Exhibit F
Repurchase Agreement
September 8, 2022
Ladies and Gentlemen:
Introductory. Crescent Energy OpCo LLC, a Delaware limited liability company (the “Company”), proposes to repurchase (the “Repurchase”) from PT Independence Energy Holdings, LLC, a Delaware limited liability company (the “Holder”), units representing membership interests in the Company (“Units”), on the terms and subject to the conditions set forth herein. The Company and the Holder agree that the Repurchase contemplated hereby is being effected in lieu of the exercise by the Holder of its redemption right described in Section 3.6(a)(i) of the Amended and Restated Limited Liability Company Agreement of the Company, dated as of December 7, 2021 (the “LLC Agreement”), and the exercise by the Company of its cash election right described in Section 3.6(a)(iii) of the LLC Agreement in connection with the offering contemplated by the Underwriting Agreement (as defined below). The parties hereto (including Crescent (as defined below)) further approve and consent to the transactions contemplated hereby.
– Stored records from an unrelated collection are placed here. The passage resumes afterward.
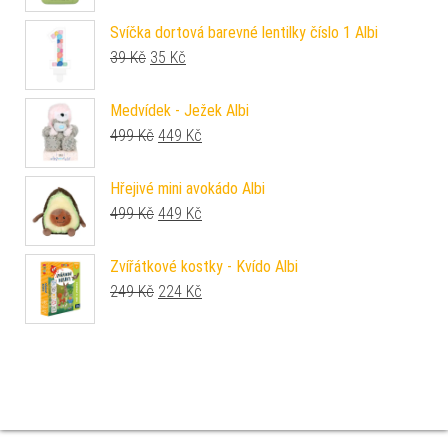
Svíčka dortová barevné lentilky číslo 1 Albi
Původní cena byla: 39 Kč.
Aktuální cena je: 35 Kč.
39
Kč
35
Kč
Medvídek - Ježek Albi
Původní cena byla: 499 Kč.
Aktuální cena je: 449 Kč.
499
Kč
449
Kč
Hřejivé mini avokádo Albi
Původní cena byla: 499 Kč.
Aktuální cena je: 449 Kč.
499
Kč
449
Kč
Zvířátkové kostky - Kvído Albi
Původní cena byla: 249 Kč.
Aktuální cena je: 224 Kč.
249
Kč
224
Kč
Concurrently with this Repurchase Agreement (this “Agreement”), Crescent Energy Company, a Delaware corporation and the managing member of the Company (“Crescent”), is entering into an underwriting agreement, dated as of the date hereof (the “Underwriting Agreement”), with Independence Energy Aggregator L.P. (“Aggregator”) and Credit Suisse Securities (USA) LLC, KKR Capital Markets LLC and Wells Fargo Securities, LLC, as representatives of the several underwriters listed therein (the “Underwriters”), pursuant to which Aggregator has agreed to sell to the several Underwriters 5,000,000 shares (the “Firm Shares”) of Crescent’s Class A common stock, par value $0.0001 per share (the “Class A Common Stock”). Aggregator has also agreed to sell to the several Underwriters, at the option of the Underwriters, an aggregate of not more than 750,000 additional shares (the “Optional Shares” and, together with the Firm Shares, the “Offered Shares”) of Class A Common Stock.
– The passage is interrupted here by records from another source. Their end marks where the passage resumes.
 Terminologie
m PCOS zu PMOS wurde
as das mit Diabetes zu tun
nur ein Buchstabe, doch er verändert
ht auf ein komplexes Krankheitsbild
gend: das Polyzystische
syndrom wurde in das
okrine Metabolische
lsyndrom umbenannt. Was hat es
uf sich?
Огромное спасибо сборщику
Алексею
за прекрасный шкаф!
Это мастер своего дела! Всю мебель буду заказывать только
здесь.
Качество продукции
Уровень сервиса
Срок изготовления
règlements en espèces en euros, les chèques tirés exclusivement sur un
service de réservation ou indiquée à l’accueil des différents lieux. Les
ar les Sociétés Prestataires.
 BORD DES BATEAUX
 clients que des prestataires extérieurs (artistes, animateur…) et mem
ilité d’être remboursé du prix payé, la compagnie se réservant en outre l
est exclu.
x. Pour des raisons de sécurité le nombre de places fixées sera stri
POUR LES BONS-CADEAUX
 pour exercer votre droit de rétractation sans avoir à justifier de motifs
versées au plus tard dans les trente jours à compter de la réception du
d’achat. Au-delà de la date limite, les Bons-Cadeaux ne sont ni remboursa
The Company hereby confirms its agreements with the Holder as follows:
Section 1. Purchase, Sale and Delivery of the Subject Units.
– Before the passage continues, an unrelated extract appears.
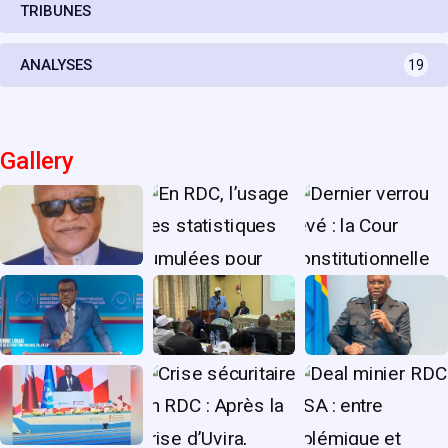
TRIBUNES
ANALYSES
19
Gallery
(a) The Subject Units. Upon the terms and subject to the conditions set forth herein, the Company agrees to repurchase from the Holder, and the Holder agrees to sell to the Company, (i) 2,233,727 Units (the “Firm Units”) and (ii) contingent upon Aggregator’s sale to the Underwriters, and the Underwriters’ subsequent purchase, of Optional Shares, a number of additional Units (the “Additional Units” and, together with the Firm Units, the “Subject Units”) such that the number of Additional Units, in comparison to Firm Units, sold by the Holder and repurchased by the Company is equal in proportion to the number of Optional Shares, in comparison to Firm Shares, sold by Aggregator and purchased by the Underwriters pursuant to the Underwriting Agreement. The Subject Units shall be sold to the Company at the Repurchase Price. As used herein, “Repurchase Price” shall mean the price per Subject Unit equal to the per share price received by Aggregator for the Offered Shares pursuant to the Underwriting Agreement. In connection with the Repurchase, the Holder agrees to surrender to Crescent for cancellation a number of shares of Class B common stock, par value $0.0001 per share, of Crescent equal to the number of (i) Firm Units the Holder delivers on the First Closing Date (as defined below) (the “Firm Class B Shares”) and (ii) Additional Units the Holder delivers on any Additional Closing Date (as defined below) (the “Additional Class B Shares” and, together with the Firm Class B Shares, the “Subject Class B Shares”).